Il ne put le cacher son soulagement et désigna l'extérieur.

— Tu comprends pourquoi nous ne pouvons rien dire ni manifester ?

— Pour les autres ? Pour les rassurer ?

— Oui ! Nous savons, nous ne sommes donc pas impressionnés quand les nôtres réalisent un exploit à des lieues de nous. Tous attendaient ce message. Les navires vont faire mouvement maintenant et gagner une première zone d'attente. Quand mes dragons vont attaquer, dans moins de sept heures, nos catamarans vont s'élancer pour remonter la Garonne. Nous devrions atteindre la confluence de Rieux Volvestre avec l'Arize peu après la capture des forteresses. Les lacs commingeois, comme ils les appellent. Une succession de plans d'eau relativement calme qui va nous faciliter les choses.
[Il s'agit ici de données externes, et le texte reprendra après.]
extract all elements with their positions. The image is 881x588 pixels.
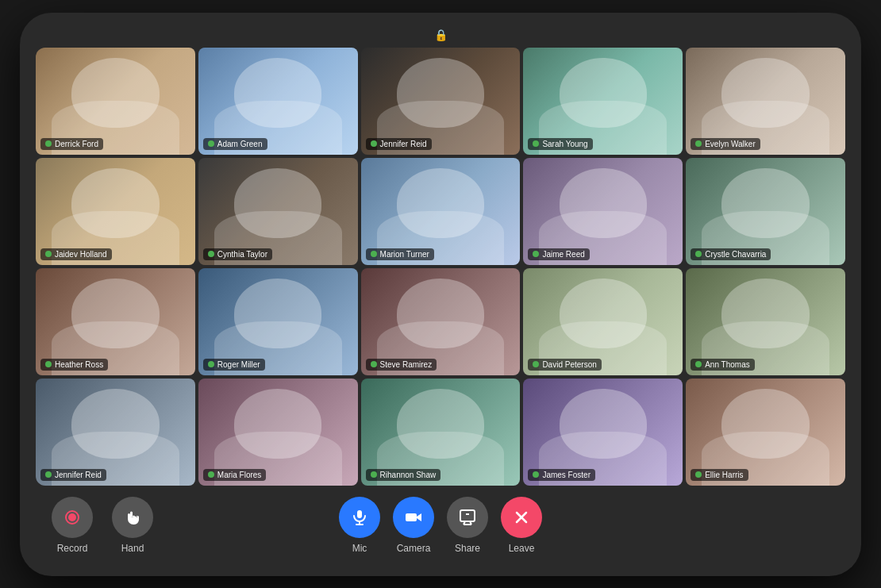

— Une remontée en pleine nuit ?

— Oui ! Dans le pire des cas, si nos gens n'ont pas encore capturé les Sentinelles, nous pourrons envoyer quelques renforts.
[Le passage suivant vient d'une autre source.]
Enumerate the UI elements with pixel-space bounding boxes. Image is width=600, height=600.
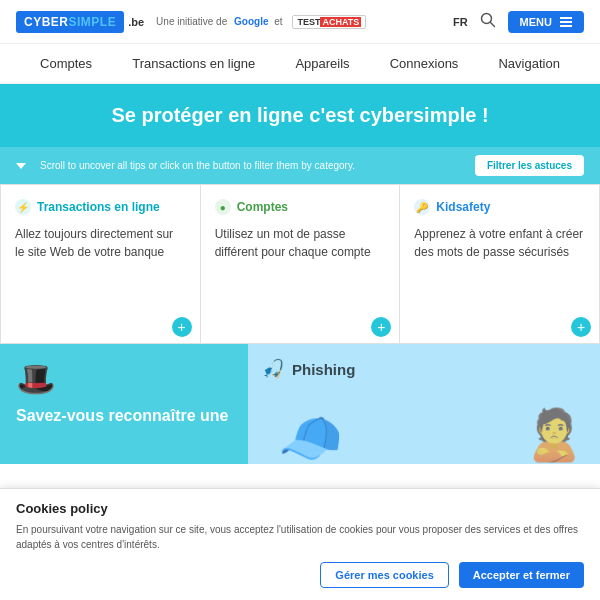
main-nav: Comptes Transactions en ligne Appareils …	[0, 44, 600, 84]
manage-cookies-button[interactable]: Gérer mes cookies	[320, 562, 448, 588]
phishing-text: Phishing	[292, 361, 355, 378]
bottom-title: Savez-vous reconnaître une	[16, 406, 229, 427]
header-right: FR MENU	[453, 11, 584, 33]
search-icon[interactable]	[480, 12, 496, 32]
nav-navigation[interactable]: Navigation	[498, 56, 559, 71]
kidsafety-icon: 🔑	[414, 199, 430, 215]
logo-be: .be	[128, 16, 144, 28]
initiative-text: Une initiative de Google et TESTACHATS	[156, 16, 366, 27]
bottom-hat-icon: 🎩	[16, 360, 56, 398]
nav-connexions[interactable]: Connexions	[390, 56, 459, 71]
nav-comptes[interactable]: Comptes	[40, 56, 92, 71]
menu-button[interactable]: MENU	[508, 11, 584, 33]
bottom-section: 🎩 Savez-vous reconnaître une 🎣 Phishing …	[0, 344, 600, 464]
card-text-transactions: Allez toujours directement sur le site W…	[15, 225, 186, 261]
figure-person-decoration: 🙎	[523, 406, 585, 464]
google-link[interactable]: Google	[234, 16, 268, 27]
cookie-banner: Cookies policy En poursuivant votre navi…	[0, 488, 600, 600]
bottom-right: 🎣 Phishing 🧢 🙎	[248, 344, 600, 464]
filter-button[interactable]: Filtrer les astuces	[475, 155, 584, 176]
scroll-hint-text: Scroll to uncover all tips or click on t…	[40, 160, 355, 171]
hero-text: Se protéger en ligne c'est cybersimple !	[111, 104, 488, 126]
phishing-icon: 🎣	[262, 358, 284, 380]
comptes-icon: ●	[215, 199, 231, 215]
card-kidsafety: 🔑 Kidsafety Apprenez à votre enfant à cr…	[400, 184, 600, 344]
bottom-left: 🎩 Savez-vous reconnaître une	[0, 344, 248, 464]
cookie-buttons: Gérer mes cookies Accepter et fermer	[16, 562, 584, 588]
accept-cookies-button[interactable]: Accepter et fermer	[459, 562, 584, 588]
card-plus-kidsafety[interactable]: +	[571, 317, 591, 337]
svg-line-1	[490, 22, 494, 26]
card-comptes: ● Comptes Utilisez un mot de passe diffé…	[201, 184, 401, 344]
card-category-transactions: ⚡ Transactions en ligne	[15, 199, 186, 215]
nav-transactions[interactable]: Transactions en ligne	[132, 56, 255, 71]
phishing-label: 🎣 Phishing	[262, 358, 355, 380]
hero-banner: Se protéger en ligne c'est cybersimple !	[0, 84, 600, 147]
scroll-hint-left: Scroll to uncover all tips or click on t…	[16, 160, 355, 171]
card-text-kidsafety: Apprenez à votre enfant à créer des mots…	[414, 225, 585, 261]
chevron-down-icon	[16, 163, 26, 169]
figure-hat-decoration: 🧢	[278, 408, 343, 464]
card-text-comptes: Utilisez un mot de passe différent pour …	[215, 225, 386, 261]
header: CYBERSIMPLE .be Une initiative de Google…	[0, 0, 600, 44]
test-achats-badge: TESTACHATS	[292, 15, 366, 29]
card-plus-transactions[interactable]: +	[172, 317, 192, 337]
nav-appareils[interactable]: Appareils	[295, 56, 349, 71]
card-plus-comptes[interactable]: +	[371, 317, 391, 337]
card-transactions: ⚡ Transactions en ligne Allez toujours d…	[0, 184, 201, 344]
logo-area: CYBERSIMPLE .be	[16, 11, 144, 33]
logo[interactable]: CYBERSIMPLE	[16, 11, 124, 33]
cookie-text: En poursuivant votre navigation sur ce s…	[16, 522, 584, 552]
card-category-comptes: ● Comptes	[215, 199, 386, 215]
hamburger-icon	[560, 17, 572, 27]
language-selector[interactable]: FR	[453, 16, 468, 28]
transactions-icon: ⚡	[15, 199, 31, 215]
scroll-hint-bar: Scroll to uncover all tips or click on t…	[0, 147, 600, 184]
card-category-kidsafety: 🔑 Kidsafety	[414, 199, 585, 215]
cookie-title: Cookies policy	[16, 501, 584, 516]
cards-row: ⚡ Transactions en ligne Allez toujours d…	[0, 184, 600, 344]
— Tu as envisagé combien de fins possibles pour cette opération ? lui demanda la jeune femme.

— Plusieurs, avoua Erwan. De la plus favorable à la plus horrible. Je ne peux pas me permettre de ne pas y penser. Toi aussi, pour tes opérations, tu ne peux pas éviter d'envisager le pire ?
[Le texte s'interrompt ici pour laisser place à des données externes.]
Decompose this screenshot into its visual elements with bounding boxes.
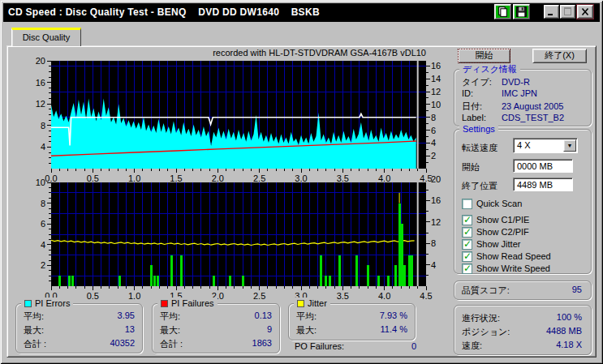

Tranit fit signe qu'elle comprenait. Erwan resta un court instant absent, comme s'il pensait à quelque chose puis lui montra les documents.

— Mettons-nous au travail ! Le temps passera plus vite et nos soucis s'éloigneront pour quelque temps !

Tranit approuva ! Il ne pouvait y avoir d'autre solution.

Elle relut à haute voix ce qu'ils avaient établi comme situation initiale et ce qu'ils supposaient être l'état de leur objectif. Tout en l'écoutant, Erwan parcourait les fiches concernant les forteresses puis lisait à Tranit les informations complémentaires apportées par son dragon.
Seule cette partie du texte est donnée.